TASK TO CARRY OUT:
What is needed here is an exact repetition of the records below, beginning at the line that has "You are a GUI" and stopping after the line that has "Тактичні костюми".

EXTRACTED RECORDS:
=== Section Start ===
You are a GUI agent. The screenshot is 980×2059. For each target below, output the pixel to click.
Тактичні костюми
=== Section End ===
=== Section Start ===
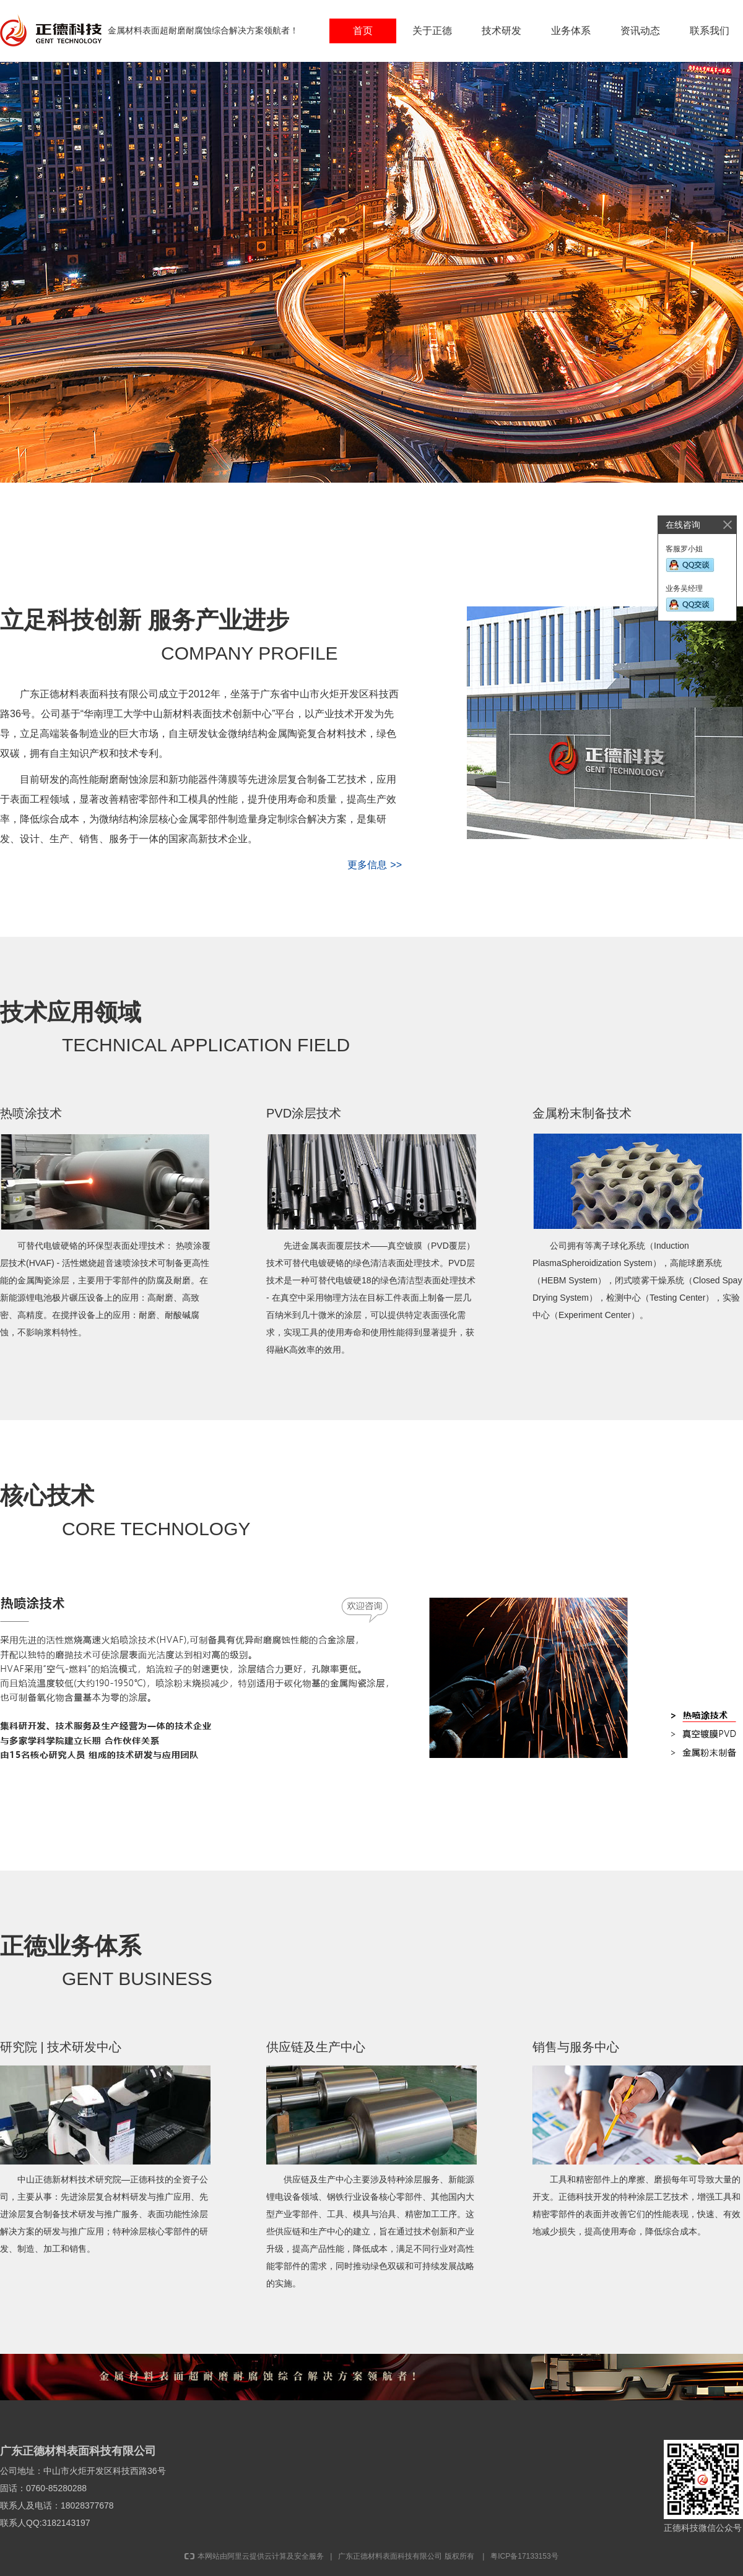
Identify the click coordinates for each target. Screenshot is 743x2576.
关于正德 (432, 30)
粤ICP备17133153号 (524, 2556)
=== Section End ===
=== Section Start ===
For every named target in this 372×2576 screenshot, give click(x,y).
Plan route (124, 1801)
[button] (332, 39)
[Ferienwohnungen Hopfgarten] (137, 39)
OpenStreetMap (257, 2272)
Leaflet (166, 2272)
=== Section End ===
EXERCISE ANSWER:
You are a GUI agent. The screenshot is 980×2059. For each target below, output the pixel to click.
Тактичні костюми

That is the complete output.